Cesare Borgia: Life & Death

Instructor: Victoria Savage
This lesson examines the life and death of Cesare Borgia. Born into the highly ambitious and infamous Borgia family, through his life Cesare carved a lasting legacy for himself and became the most famous of Pope Alexander's children.

Family Background

Cesare Borgia was born the illegitimate son of Pope Alexander VI and his most famous mistress, Vannozza Catanei in either 1475 or 1476. His father, at that time Cardinal Rodrigo Borgia, had three earlier children by other mistresses. Although Cesare was born in Italy and spent most of his life there, his family and cultural background was actually Spanish. Cesare's father was the first Pope who publicly recognized his children from out of wedlock.

Portrait of the father of Cesare, Pope Alexander VI
Pope Alexander VI

Youth and Education

As the second son, Cesare was educated for a career in the church and was recognized as being exceptionally brilliant in his studies. He ultimately would become a Cardinal in the Church and became one of his father's most trusted advisers. However Cesare wasn't all that interested in a life devoted to the church. He was highly ambitious, ruthless, manipulative, and cunning, but also charming and charismatic. For many years he was rumored to have murdered his brother out of jealousy for the titles and honor his father had given him. Cesare became the first person in history to give up his position as Cardinal, in order to pursue his ambition of uniting the Papal States and becoming King.
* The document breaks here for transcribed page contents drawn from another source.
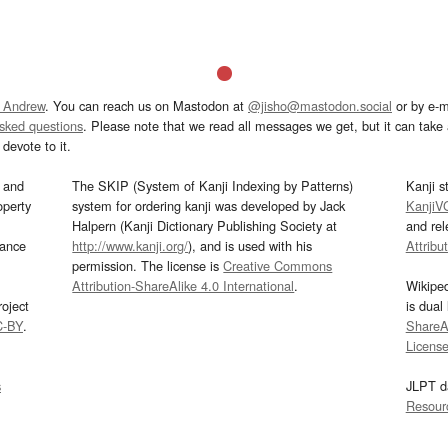
 Andrew
. You can reach us on Mastodon at
@jisho@mastodon.social
or by e-m
asked questions
. Please note that we read all messages we get, but it can take a
devote to it.
and
The SKIP (System of Kanji Indexing by Patterns)
Kanji s
operty
system for ordering kanji was developed by Jack
KanjiV
Halpern (Kanji Dictionary Publishing Society at
and re
mance
http://www.kanji.org/
), and is used with his
Attribu
permission. The license is
Creative Commons
Attribution-ShareAlike 4.0 International
.
Wikipe
oject
is dual
C-BY
.
ShareAl
Licens
s
JLPT d
Resour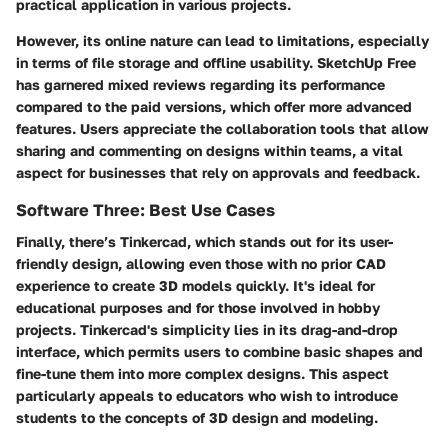
practical application in various projects.
However, its online nature can lead to limitations, especially
in terms of file storage and offline usability. SketchUp Free
has garnered mixed reviews regarding its performance
compared to the paid versions, which offer more advanced
features. Users appreciate the collaboration tools that allow
sharing and commenting on designs within teams, a vital
aspect for businesses that rely on approvals and feedback.
Software Three: Best Use Cases
Finally, there’s
Tinkercad
, which stands out for its user-
friendly design, allowing even those with no prior CAD
experience to create 3D models quickly. It's ideal for
educational purposes and for those involved in hobby
projects. Tinkercad's simplicity lies in its drag-and-drop
interface, which permits users to combine basic shapes and
fine-tune them into more complex designs. This aspect
particularly appeals to educators who wish to introduce
students to the concepts of 3D design and modeling.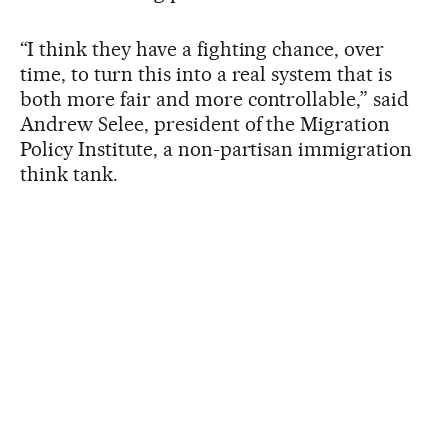
“I think they have a fighting chance, over
time, to turn this into a real system that is
both more fair and more controllable,” said
Andrew Selee, president of the Migration
Policy Institute, a non-partisan immigration
think tank.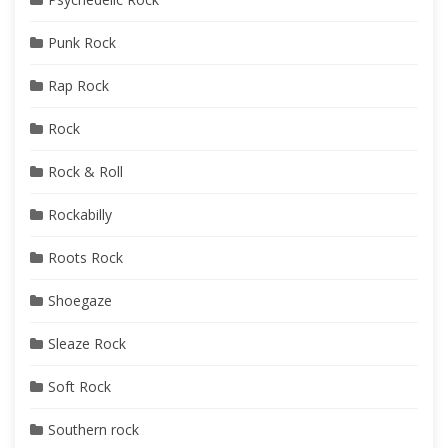
Punk Rock
Rap Rock
Rock
Rock & Roll
Rockabilly
Roots Rock
Shoegaze
Sleaze Rock
Soft Rock
Southern rock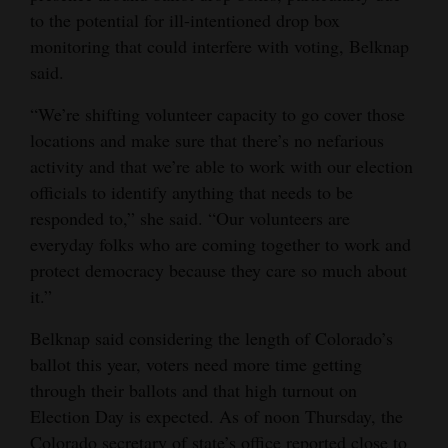
to the potential for ill-intentioned drop box
monitoring that could interfere with voting, Belknap
said.
“We’re shifting volunteer capacity to go cover those
locations and make sure that there’s no nefarious
activity and that we’re able to work with our election
officials to identify anything that needs to be
responded to,” she said. “Our volunteers are
everyday folks who are coming together to work and
protect democracy because they care so much about
it.”
Belknap said considering the length of Colorado’s
ballot this year, voters need more time getting
through their ballots and that high turnout on
Election Day is expected. As of noon Thursday, the
Colorado secretary of state’s office reported close to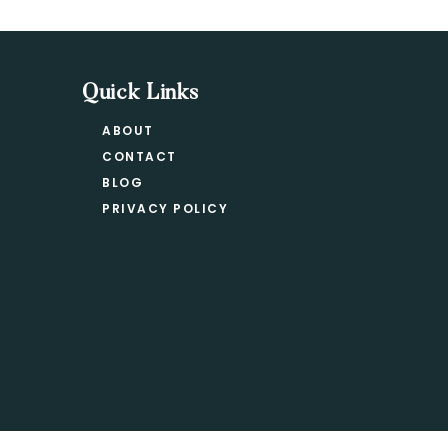
Quick Links
ABOUT
CONTACT
BLOG
PRIVACY POLICY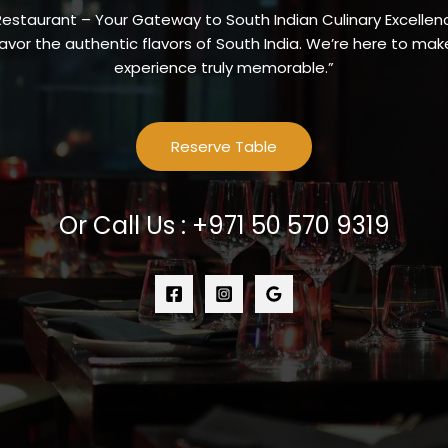
Restaurant – Your Gateway to South Indian Culinary Excellenc
vor the authentic flavors of South India. We’re here to make
experience truly memorable.”
Reserve Table
Or Call Us : +971 50 570 9319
Even though his father was Pope, Cesare knew his recent advancements and privileges would all go away when his father died. Therefore in order to further his grand ambitions, he needed to marry well. He tried to win the hand of Carlotta, daughter of the King of Naples but was unsuccessful. Not to be deterred, he traveled to France and married Charlotte d'Albret, sister of the King of Navarre. The French marriage gave Cesare and his father a powerful ally in their plans to reestablish control of the Papal States.

Cesare became general of France's armies as well as leading commander of the Papal Army. Together Cesare and Louis XII invaded Italy and began a successful campaign winning important victories in Romagna and other Papal cities. In 1500, Cesare marched into Rome in triumph, becoming hero of the common people. By all accounts Cesare was a natural-born leader, daring fighter, and brilliant strategist. However his arrogance and ruthlessness made him many enemies. His quest for power (with his father's support) aroused intense opposition within the Papal States and the other Italian states.

Cesare and his father were victims of propaganda in which Cesare was portrayed as a monster of lust and cruelty. Even though many facts about him were hugely exaggerated during and after his life, there can be no doubt Cesare was highly ambitious and would stop at nothing to accomplish his goals. Aut Caesar, aut nihil ('Either Caesar or Nothing') was the motto he adopted to indicate the single-mindedness of his purpose.